• [Extracted data]:
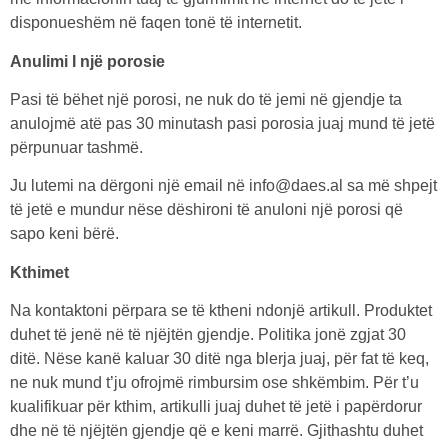
disponueshëm në faqen tonë të internetit.
Anulimi I një porosie
Pasi të bëhet një porosi, ne nuk do të jemi në gjendje ta
anulojmë atë pas 30 minutash pasi porosia juaj mund të jetë
përpunuar tashmë.
Ju lutemi na dërgoni një email në info@daes.al sa më shpejt
të jetë e mundur nëse dëshironi të anuloni një porosi që
sapo keni bërë.
Kthimet
Na kontaktoni përpara se të ktheni ndonjë artikull. Produktet
duhet të jenë në të njëjtën gjendje. Politika jonë zgjat 30
ditë. Nëse kanë kaluar 30 ditë nga blerja juaj, për fat të keq,
ne nuk mund t’ju ofrojmë rimbursim ose shkëmbim. Për t’u
kualifikuar për kthim, artikulli juaj duhet të jetë i papërdorur
dhe në të njëjtën gjendje që e keni marrë. Gjithashtu duhet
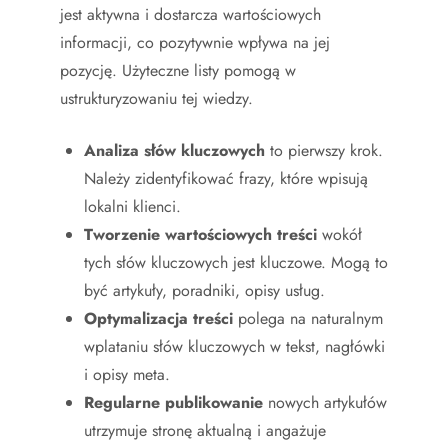
jest aktywna i dostarcza wartościowych
informacji, co pozytywnie wpływa na jej
pozycję. Użyteczne listy pomogą w
ustrukturyzowaniu tej wiedzy.
Analiza słów kluczowych
to pierwszy krok.
Należy zidentyfikować frazy, które wpisują
lokalni klienci.
Tworzenie wartościowych treści
wokół
tych słów kluczowych jest kluczowe. Mogą to
być artykuły, poradniki, opisy usług.
Optymalizacja treści
polega na naturalnym
wplataniu słów kluczowych w tekst, nagłówki
i opisy meta.
Regularne publikowanie
nowych artykułów
utrzymuje stronę aktualną i angażuje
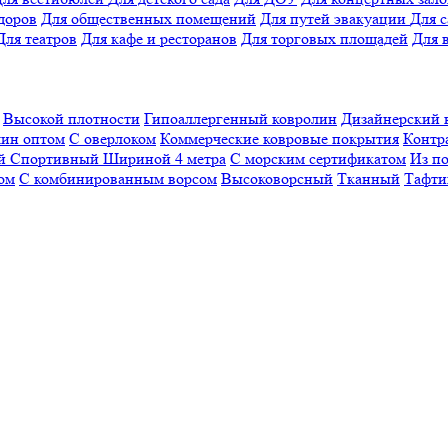
доров
Для общественных помещений
Для путей эвакуации
Для 
Для театров
Для кафе и ресторанов
Для торговых площадей
Для 
Высокой плотности
Гипоаллергенный ковролин
Дизайнерский 
ин оптом
С оверлоком
Коммерческие ковровые покрытия
Контр
ый
Спортивный
Шириной 4 метра
С морским сертификатом
Из п
ом
С комбинированным ворсом
Высоковорсный
Тканный
Тафти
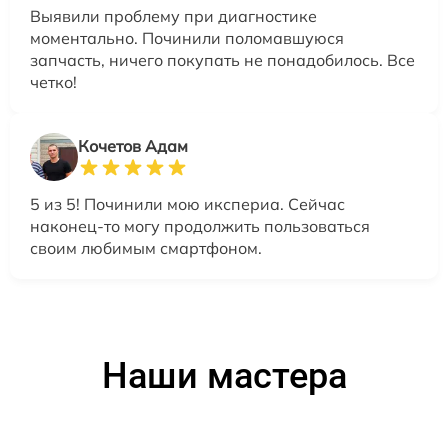
Выявили проблему при диагностике
моментально. Починили поломавшуюся
запчасть, ничего покупать не понадобилось. Все
четко!
Кочетов Адам
5 из 5! Починили мою икспериа. Сейчас
наконец-то могу продолжить пользоваться
своим любимым смартфоном.
Наши мастера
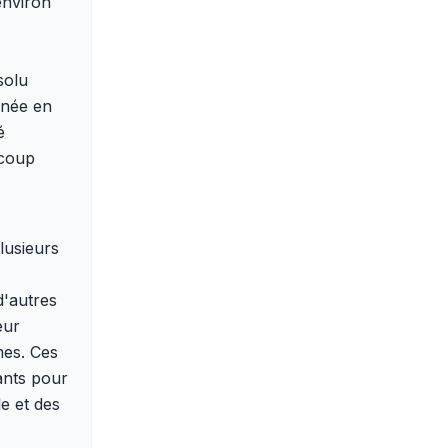
environ
solu
enée en
é
ucoup
plusieurs
d'autres
eur
mes. Ces
sants pour
e et des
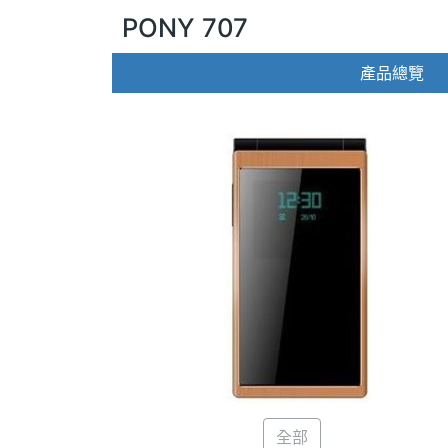
PONY 707
產品總覽
全部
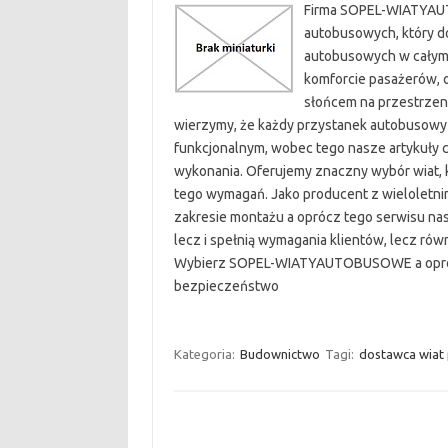
Firma SOPEL-WIATYAUT
autobusowych, który d
autobusowych w całym 
komforcie pasażerów, 
słońcem na przestrze
wierzymy, że każdy przystanek autobusowy
funkcjonalnym, wobec tego nasze artykuły 
wykonania. Oferujemy znaczny wybór wiat,
tego wymagań. Jako producent z wieloletn
zakresie montażu a oprócz tego serwisu nas
lecz i spełnią wymagania klientów, lecz rów
Wybierz SOPEL-WIATYAUTOBUSOWE a oprócz
bezpieczeństwo
Kategoria:
Budownictwo
Tagi:
dostawca wiat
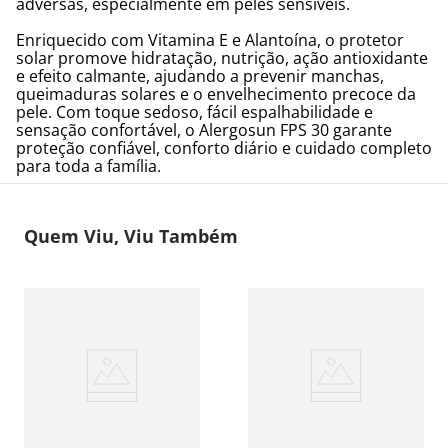
adversas, especialmente em peles sensíveis.
Enriquecido com Vitamina E e Alantoína, o protetor
solar promove hidratação, nutrição, ação antioxidante
e efeito calmante, ajudando a prevenir manchas,
queimaduras solares e o envelhecimento precoce da
pele. Com toque sedoso, fácil espalhabilidade e
sensação confortável, o Alergosun FPS 30 garante
proteção confiável, conforto diário e cuidado completo
para toda a família.
Quem Viu, Viu Também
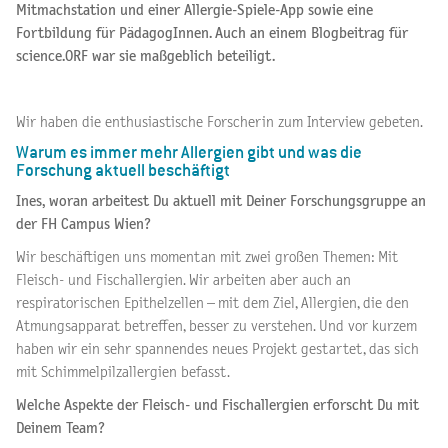
Mitmachstation und einer Allergie-Spiele-App sowie eine
Fortbildung für PädagogInnen. Auch an einem Blogbeitrag für
science.ORF war sie maßgeblich beteiligt.
Wir haben die enthusiastische Forscherin zum Interview gebeten.
Warum es immer mehr Allergien gibt und was die
Forschung aktuell beschäftigt
Ines, woran arbeitest Du aktuell mit Deiner Forschungsgruppe an
der FH Campus Wien?
Wir beschäftigen uns momentan mit zwei großen Themen: Mit
Fleisch- und Fischallergien. Wir arbeiten aber auch an
respiratorischen Epithelzellen – mit dem Ziel, Allergien, die den
Atmungsapparat betreffen, besser zu verstehen. Und vor kurzem
haben wir ein sehr spannendes neues Projekt gestartet, das sich
mit Schimmelpilzallergien befasst.
Welche Aspekte der Fleisch- und Fischallergien erforscht Du mit
Deinem Team?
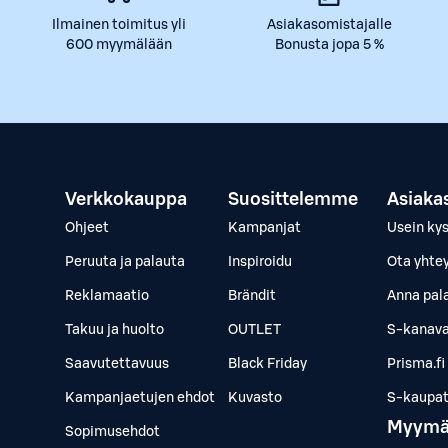
Ilmainen toimitus yli
Asiakasomistajalle
600 myymälään
Bonusta jopa 5 %
Verkkokauppa
Suosittelemme
Asiaka
Ohjeet
Kampanjat
Usein ky
Peruuta ja palauta
Inspiroidu
Ota yhte
Reklamaatio
Brändit
Anna pal
Takuu ja huolto
OUTLET
S-kanava
Saavutettavuus
Black Friday
Prisma.fi
Kampanjaetujen ehdot
Kuvasto
S-kaupat.
Myymä
Sopimusehdot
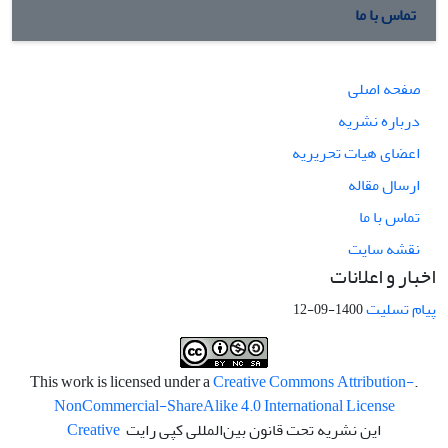
تماس با ما
صفحه اصلی
درباره نشریه
اعضای هیات تحریریه
ارسال مقاله
تماس با ما
نقشه سایت
اخبار و اعلانات
پیام تسلیت
1400-09-12
Creative Commons Attribution-
.This work is licensed under a
NonCommercial-ShareAlike 4.0 International License
این نشریه تحت قانون بین‌المللی کپی رایت
Creative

• [Brief]:
Write all the entries again word for word, minus the pictures.

• [Your response]:
disponueshëm në faqen tonë të internetit.
Anulimi I një porosie
Pasi të bëhet një porosi, ne nuk do të jemi në gjendje ta
anulojmë atë pas 30 minutash pasi porosia juaj mund të jetë
përpunuar tashmë.
Ju lutemi na dërgoni një email në info@daes.al sa më shpejt
të jetë e mundur nëse dëshironi të anuloni një porosi që
sapo keni bërë.
Kthimet
Na kontaktoni përpara se të ktheni ndonjë artikull. Produktet
duhet të jenë në të njëjtën gjendje. Politika jonë zgjat 30
ditë. Nëse kanë kaluar 30 ditë nga blerja juaj, për fat të keq,
ne nuk mund t’ju ofrojmë rimbursim ose shkëmbim. Për t’u
kualifikuar për kthim, artikulli juaj duhet të jetë i papërdorur
dhe në të njëjtën gjendje që e keni marrë. Gjithashtu duhet
jest aktywna i dostarcza wartościowych
informacji, co pozytywnie wpływa na jej
pozycję. Użyteczne listy pomogą w
ustrukturyzowaniu tej wiedzy.
Analiza słów kluczowych
to pierwszy krok.
Należy zidentyfikować frazy, które wpisują
lokalni klienci.
Tworzenie wartościowych treści
wokół
tych słów kluczowych jest kluczowe. Mogą to
być artykuły, poradniki, opisy usług.
Optymalizacja treści
polega na naturalnym
wplataniu słów kluczowych w tekst, nagłówki
i opisy meta.
Regularne publikowanie
nowych artykułów
utrzymuje stronę aktualną i angażuje
доров
Для общественных помещений
Для путей эвакуации
Для 
Для театров
Для кафе и ресторанов
Для торговых площадей
Для 
Высокой плотности
Гипоаллергенный ковролин
Дизайнерский 
ин оптом
С оверлоком
Коммерческие ковровые покрытия
Контр
ый
Спортивный
Шириной 4 метра
С морским сертификатом
Из п
ом
С комбинированным ворсом
Высоковорсный
Тканный
Тафти
Выявили проблему при диагностике
моментально. Починили поломавшуюся
запчасть, ничего покупать не понадобилось. Все
четко!
Кочетов Адам
5 из 5! Починили мою икспериа. Сейчас
наконец-то могу продолжить пользоваться
своим любимым смартфоном.
Наши мастера
environ
solu
enée en
é
ucoup
plusieurs
d'autres
eur
mes. Ces
sants pour
e et des
PONY 707
產品總覽
全部
Firma SOPEL-WIATYAUT
autobusowych, który d
autobusowych w całym 
komforcie pasażerów, 
słońcem na przestrze
wierzymy, że każdy przystanek autobusowy
funkcjonalnym, wobec tego nasze artykuły 
wykonania. Oferujemy znaczny wybór wiat,
tego wymagań. Jako producent z wieloletn
zakresie montażu a oprócz tego serwisu nas
lecz i spełnią wymagania klientów, lecz rów
Wybierz SOPEL-WIATYAUTOBUSOWE a oprócz
bezpieczeństwo
Kategoria:
Budownictwo
Tagi:
dostawca wiat
adversas, especialmente em peles sensíveis.
Enriquecido com Vitamina E e Alantoína, o protetor
solar promove hidratação, nutrição, ação antioxidante
e efeito calmante, ajudando a prevenir manchas,
queimaduras solares e o envelhecimento precoce da
pele. Com toque sedoso, fácil espalhabilidade e
sensação confortável, o Alergosun FPS 30 garante
proteção confiável, conforto diário e cuidado completo
para toda a família.
Quem Viu, Viu Também
Mitmachstation und einer Allergie-Spiele-App sowie eine
Fortbildung für PädagogInnen. Auch an einem Blogbeitrag für
science.ORF war sie maßgeblich beteiligt.
Wir haben die enthusiastische Forscherin zum Interview gebeten.
Warum es immer mehr Allergien gibt und was die
Forschung aktuell beschäftigt
Ines, woran arbeitest Du aktuell mit Deiner Forschungsgruppe an
der FH Campus Wien?
Wir beschäftigen uns momentan mit zwei großen Themen: Mit
Fleisch- und Fischallergien. Wir arbeiten aber auch an
respiratorischen Epithelzellen – mit dem Ziel, Allergien, die den
Atmungsapparat betreffen, besser zu verstehen. Und vor kurzem
haben wir ein sehr spannendes neues Projekt gestartet, das sich
mit Schimmelpilzallergien befasst.
Welche Aspekte der Fleisch- und Fischallergien erforscht Du mit
Deinem Team?
Ilmainen toimitus yli
Asiakasomistajalle
600 myymälään
Bonusta jopa 5 %
Verkkokauppa
Suosittelemme
Asiaka
Ohjeet
Kampanjat
Usein ky
Peruuta ja palauta
Inspiroidu
Ota yhte
Reklamaatio
Brändit
Anna pal
Takuu ja huolto
OUTLET
S-kanava
Saavutettavuus
Black Friday
Prisma.fi
Kampanjaetujen ehdot
Kuvasto
S-kaupat.
Myymä
Sopimusehdot
تماس با ما
صفحه اصلی
درباره نشریه
اعضای هیات تحریریه
ارسال مقاله
تماس با ما
نقشه سایت
اخبار و اعلانات
پیام تسلیت
1400-09-12
Creative Commons Attribution-
.This work is licensed under a
NonCommercial-ShareAlike 4.0 International License
این نشریه تحت قانون بین‌المللی کپی رایت
Creative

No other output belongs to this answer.